Es­cri­to por Laura A. y Al­bert Llei­da Es­ti­val Hay cosas que son mo­les­tas por na­tu­ra­le­za, o más bien, por que sí para quién es mo­les­ta­do. Mo­les­tan las cosas que no son cómo no­so­tros que­re­mos en ese mo­men­to, justo en ése, no antes o des­pués, ahí ya ve­re­mos, pero en el ahora siem­pre es evi­den­te cómo de­bie­ran ser y cómo en efec­to no lo son. Pu­ñe­tas!

Algunos de esos sujetos son tildados de cascarrabias y caprichosos, a otros se les dice que se calmen y se guarden de ese enfado permanente con el mundo. Pobres nosotros, los incomprendidos. ¡Pero si es tan fácil ver que eso molesta…!

Las malditas colas. Estamos en el banco. Primer punto: ¿por qué diablos las oficinas sólo abren por las mañanas? Segunda cuestión: ¿y por qué abren precisamente los jueves por la tarde? ¿Qué tienen los jueves que no tengan los otros días? La razón de este raro comportamiento parece no tener fundamento en ninguna ForgesFuncionario.jpgparte; miramos por doquier y ¡es que no lo hay! ¡Que no nos engañen! Ahora bien, los trabajadores o los estudiantes que tienen sus actividades por la mañana, ¡ésos sí que encuentran razones para acordarse de sus santas mamás! Además, pongámonos en situación: estamos en la cola para hacer una consulta o para sacar dinero. Son las doce del mediodía.
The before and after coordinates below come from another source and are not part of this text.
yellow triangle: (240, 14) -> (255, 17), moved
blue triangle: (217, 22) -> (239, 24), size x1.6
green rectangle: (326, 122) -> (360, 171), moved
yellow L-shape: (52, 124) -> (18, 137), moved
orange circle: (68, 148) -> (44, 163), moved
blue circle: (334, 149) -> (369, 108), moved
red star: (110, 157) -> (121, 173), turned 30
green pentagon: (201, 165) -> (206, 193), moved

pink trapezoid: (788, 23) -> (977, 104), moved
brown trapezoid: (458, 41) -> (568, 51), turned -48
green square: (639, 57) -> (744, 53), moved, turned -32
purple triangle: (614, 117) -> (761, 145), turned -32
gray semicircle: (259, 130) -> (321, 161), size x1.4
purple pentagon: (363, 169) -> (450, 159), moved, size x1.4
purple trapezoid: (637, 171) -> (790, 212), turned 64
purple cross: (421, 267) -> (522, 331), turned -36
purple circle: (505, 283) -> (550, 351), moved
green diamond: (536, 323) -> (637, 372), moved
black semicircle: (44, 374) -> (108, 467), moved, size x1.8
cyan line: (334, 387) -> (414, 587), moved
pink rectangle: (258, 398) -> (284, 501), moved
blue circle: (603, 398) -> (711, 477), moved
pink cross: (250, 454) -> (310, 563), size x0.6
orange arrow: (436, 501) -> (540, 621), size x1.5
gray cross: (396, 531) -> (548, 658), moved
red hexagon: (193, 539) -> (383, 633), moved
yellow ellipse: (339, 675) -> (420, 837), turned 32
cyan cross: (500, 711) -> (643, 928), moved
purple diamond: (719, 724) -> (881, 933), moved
Fuera hace fresco, por lo que no te sacas el abrigo. Entras en la oficina y una mujer muy entrada en sus años te dice muy amablemente que ella es la última. Te fijas en tu objetivo, ese mostrador con el chico de gafas y camisa blanca con rayas azul marino. ¡Que típico! ¿El banquero nace o se hace? Antes de llegar a él, pero, deberás asumir que tus problemas no tienen preferencia sobre los de los demás. ¡Pero cuán duro es eso! Tu estás trabajando o estudiando, te has escapado “5 minutos” y con prisa tienes que tragarte cómo el chico del mostrador cumple con su deber tan amigable que imprime, reimprime, anota, señala, repite, acota, precisa, revisa, destaca y finalmente se despide cordialmente de los jubilados errantes que buscan conversación ahí dónde fuere. Cuatro o cinco procedimientos similares y te toca. ¡Uf! Acalorado, por fin la señora muy entrada en sus años hace ademán de levantarse. Tres minutos después, se levanta. No. De hecho no. Aún no. Que si, que no. Finalmente, ¡por fin!, se va. Te acercas a la silla, te saludan y te sientas. Ya estás allí. Vas a abrir la boca cuando… ¡Ring, ring! suena el maldito teléfono ¡y el muy hijo de su madre lo atiende! Y con una sonrisa trabajada te despide: “discúlpeme un segundito por favor…” ¡”Ito”, “ito” me va a tocar usted el p***!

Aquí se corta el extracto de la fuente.